All the majors have periodically made North Sea asset sales and, compared with the likes of BP and Shell, I suppose Chevron has been relatively restrained.
That said, the company was quicker off the mark in selling its iconic Ninian field, plus three others in 1996, while BP didn’t dispose of Forties until 2003 and Shell is sticking with Brent to the end.
Pick back over the past couple of decades and there have been a number of occasions when it seemed that the majors were exiting the North Sea and that they would be replaced by smaller, faster-moving independents.
I can think of a number of pundits and senior government officials, even oil company leaders, who couldn’t wait for the majors to clear off.
And I always regarded their argument regarding majors and independents rather artificial, fatuous even. They are essential to the long-term future of the UKCS.
There have been many asset and licence disposals, by and large to relatively eager buyers, with the usual line trotted out that the North Sea was a safe bet and politically stable, though it was very far from being fiscally stable.
And you can be sure that every package of assets disposed by the various majors along the years will have unsettled those employees (and contractors) whose jobs were potentially at risk.
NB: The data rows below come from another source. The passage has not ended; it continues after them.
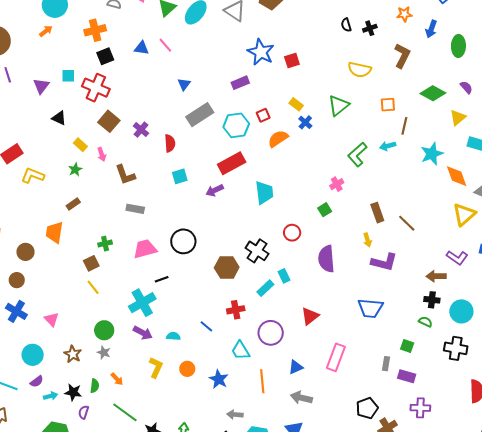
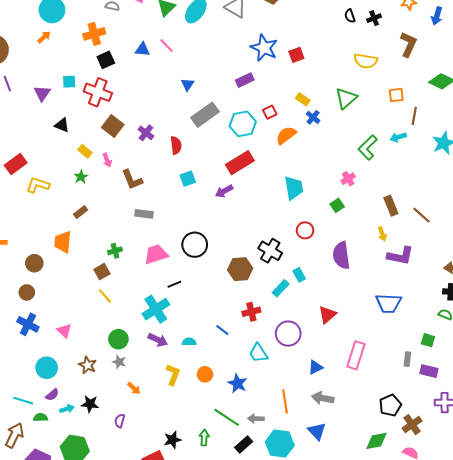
cyan trapezoid: (264, 193) -> (294, 188), moved
orange line: (262, 381) -> (285, 401), moved
green semicircle: (95, 386) -> (40, 417), moved, turned -96
purple semicircle: (84, 412) -> (120, 421), moved
green line: (125, 412) -> (227, 417), moved

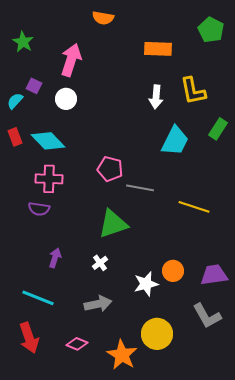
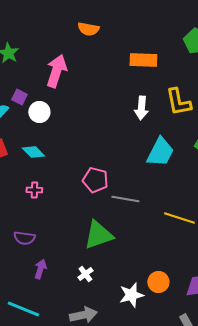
white circle: (66, 99) -> (39, 112), moved
cyan diamond: (48, 141) -> (33, 152), size x0.7
pink cross: (49, 179) -> (34, 190), size x0.6
purple semicircle: (39, 209) -> (24, 238), moved

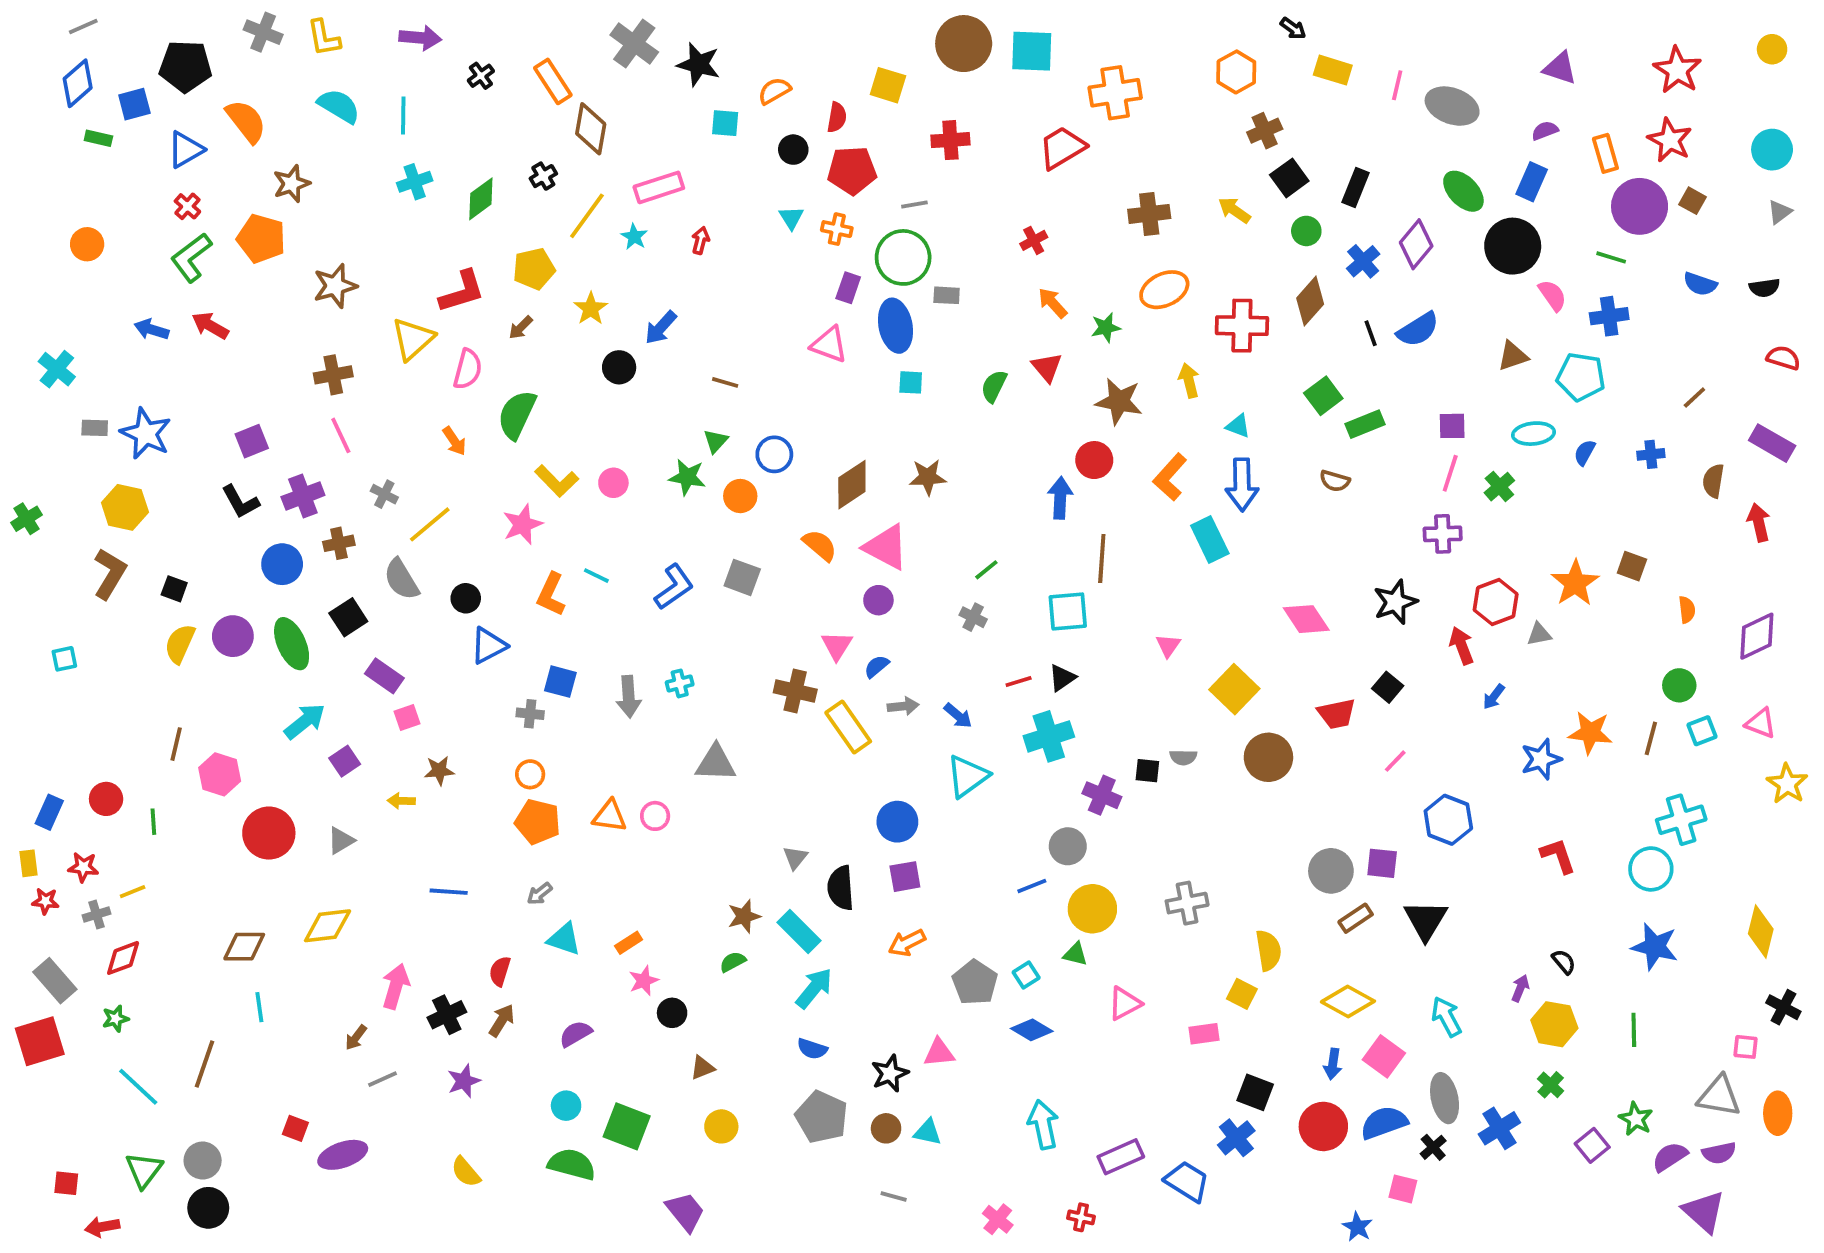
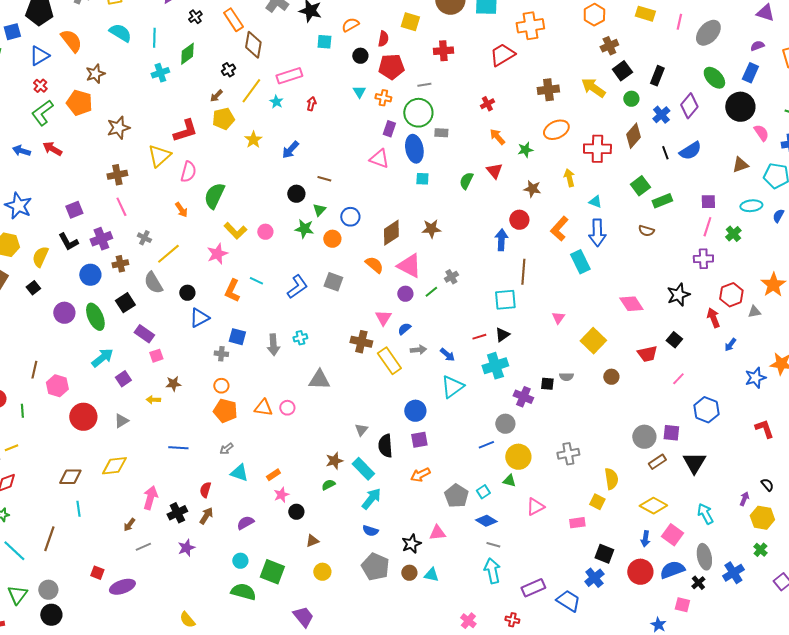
gray ellipse: (1452, 106) -> (708, 33), turned -68
green diamond: (481, 199) -> (187, 54), moved
yellow arrow: (1234, 210) -> (593, 88), size x1.4
brown arrow: (521, 328) -> (216, 96), moved
black circle: (619, 367) -> (296, 194), moved
brown star: (1119, 401) -> (532, 189), size x0.7
green line: (986, 570) -> (431, 292), moved
black square: (174, 589) -> (33, 288), turned 32
gray cross: (973, 617) -> (451, 277), moved, turned 32
yellow semicircle: (180, 644) -> (40, 257), moved
brown circle: (1268, 757) -> (611, 377), size x0.6
yellow semicircle: (466, 1172) -> (187, 620), moved
gray line: (894, 1197) -> (493, 545), moved

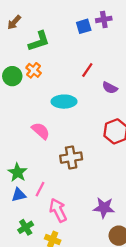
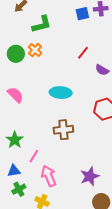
cyan ellipse: (64, 102) -> (61, 93), moved
pink semicircle: (41, 131) -> (15, 95), moved
blue triangle: (19, 195) -> (14, 171), moved
purple star: (104, 208) -> (90, 176), turned -30

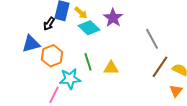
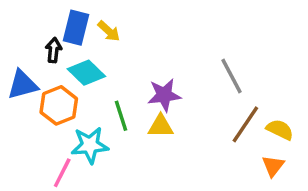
purple star: (113, 18) -> (164, 95), moved, turned 30
black arrow: (49, 24) -> (54, 50), turned 152
cyan diamond: (89, 28) -> (86, 73), moved

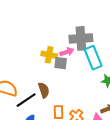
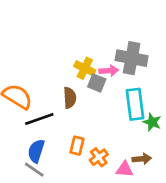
cyan rectangle: (93, 58) -> (135, 104), moved
brown semicircle: (44, 90) -> (70, 98), moved

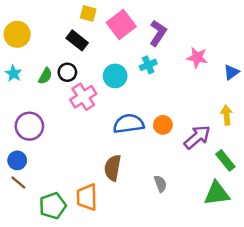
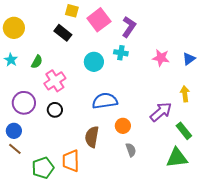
pink star: (197, 58) -> (161, 58), moved
cyan cross: (148, 65) -> (121, 53), turned 32
black circle: (67, 72) -> (55, 110), moved
pink cross: (83, 97) -> (55, 81), moved
orange circle: (163, 125) -> (123, 126), moved

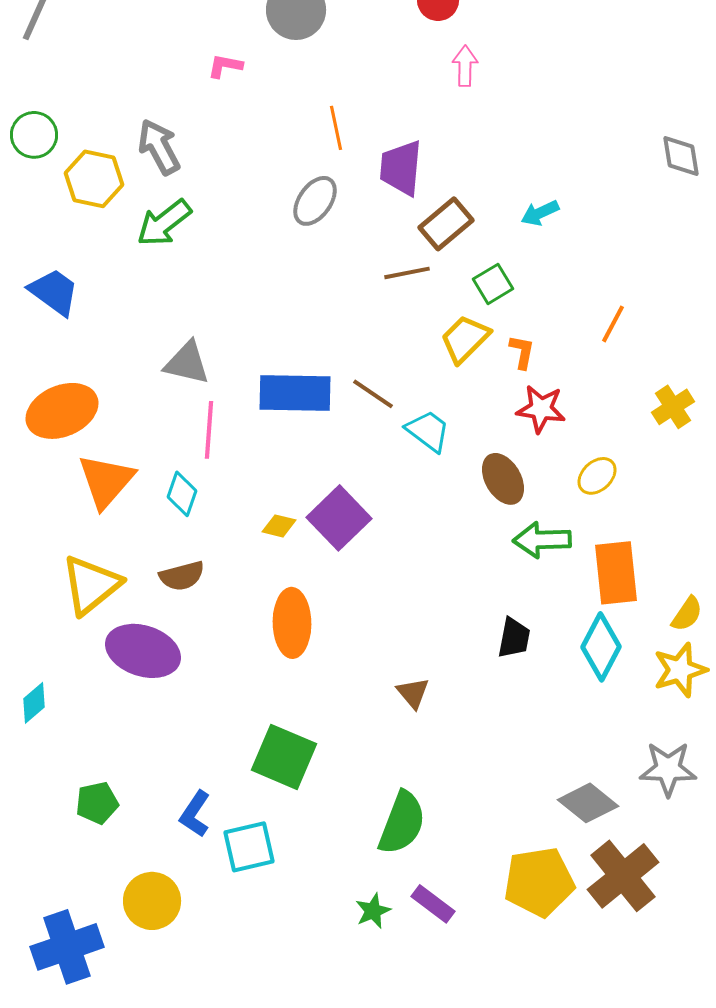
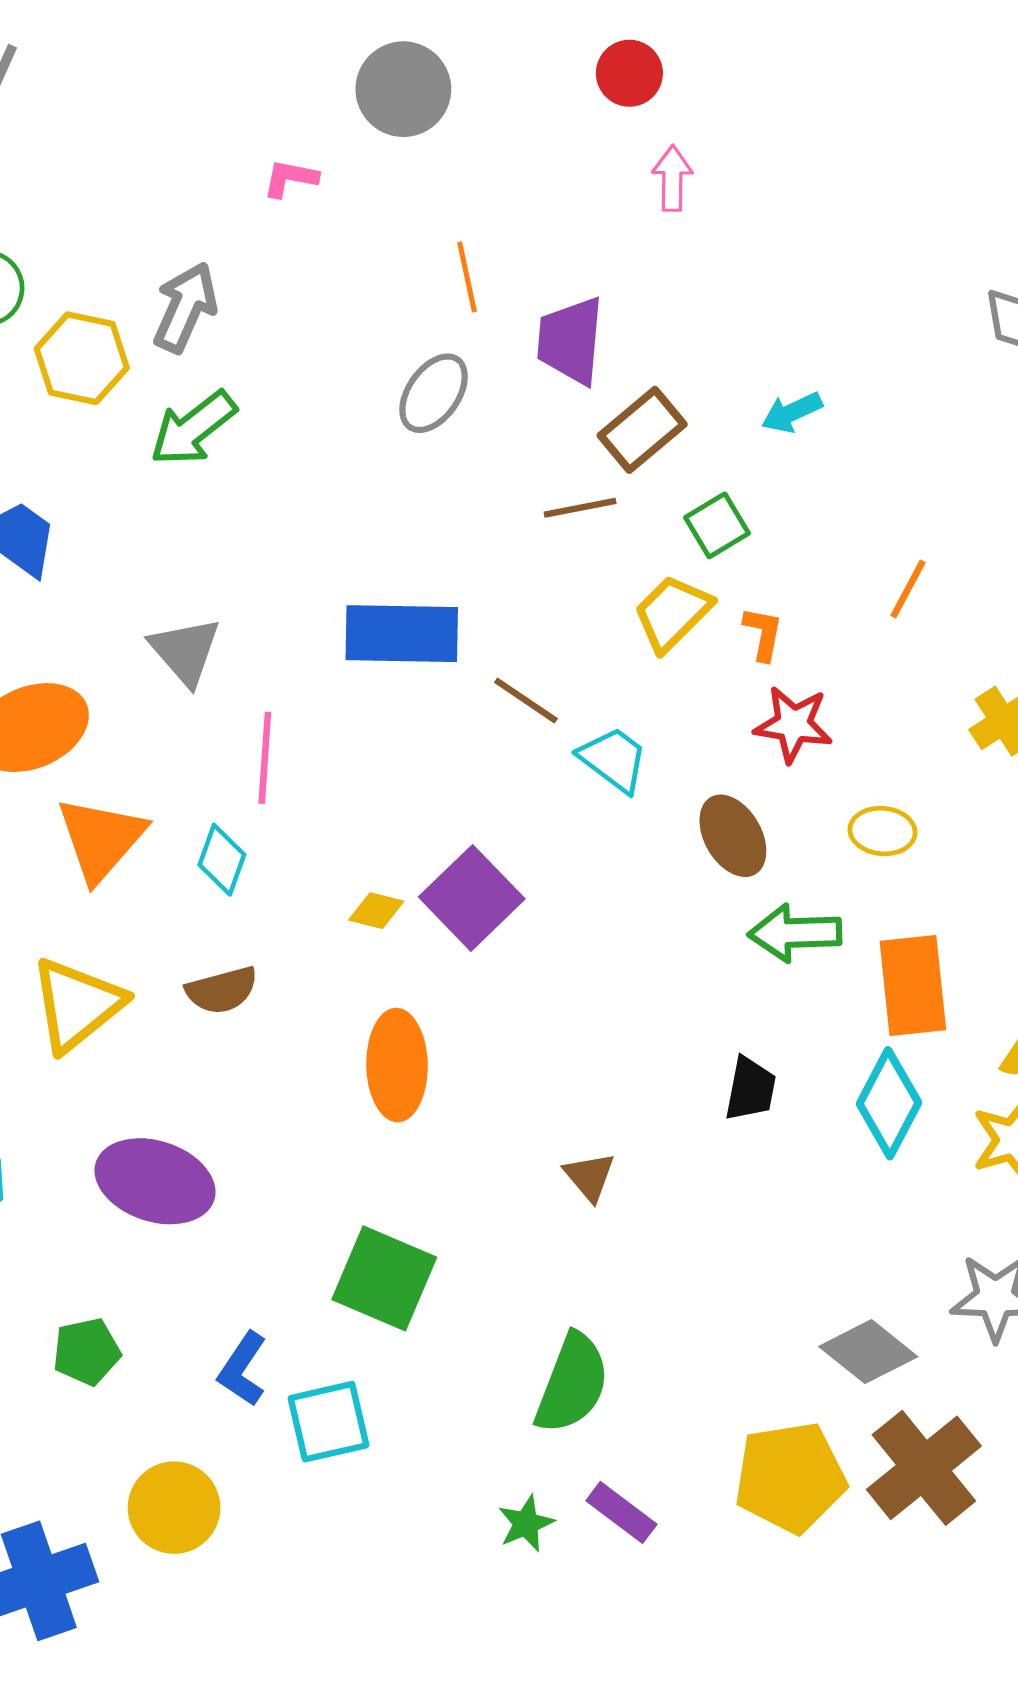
gray arrow: (159, 147) -> (185, 307), turned 52
gray triangle: (187, 363) -> (185, 651), moved, turned 36
blue rectangle: (295, 393) -> (402, 634), moved
yellow ellipse: (597, 476) -> (883, 831), turned 48
purple ellipse: (143, 651) -> (155, 1181), moved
At least the managing director of Chevron’s upstream Europe business, Greta Lydecker, had the decency to recognise in her note to staff in Aberdeen that the news was “unsettling”.
The big question becomes, will the assets sell? After all, the North Sea suffered badly during the most recent downturn.
I’m witnessing the industry recover from its third really major oil price shock. The biggest difference between now and the aftermath of the prior two shocks is that the North Sea is widely regarded as very over the hill indeed.
But there is genius at work; we have an industry that decided during the last slump that it wasn’t going to be defeated and I think that augurs well for the future of the various assets that Chevron is now trying to sell.
And if you want a great example of what a new buyer can do, go study BP’s sale of Forties to Apache and what has happened since. It’s a fantastic story if grit and determination. Though I can imagine tough management also bred resentments.
Chevron is a global corporation; it has to place its bucks on what it believes to be the best bets. Like all US majors, domestic shale gas is the hottest place to place those bets.
Whether its Chevron or ConocoPhillips or Exxon or Marathon, all have refocused their business portfolios back in the US and necessarily so.
By hey! Chevron’s not leaving the UKCS. There is that rather large asset in the west of Shetland sector called Rosebank which seems to at last be edging close to full sanction.
It and perhaps other Atlantic Frontier opportunities associated with Rosebank are where the UKCS focus will necessarily be.
Consider this. BP has just raised its stake in the giant Clair field, Hurricane is moving confidently towards first oil next year from its huge fractured basement Lancaster field discovery and Shell is paying a great deal of attention to Cambo.
In that regard, Chevron is in excellent company, I believe.
Of course I feel for those who are currently fearful of their future; but at least there is a future planned and it could be a really positive one given current oil prices and projections.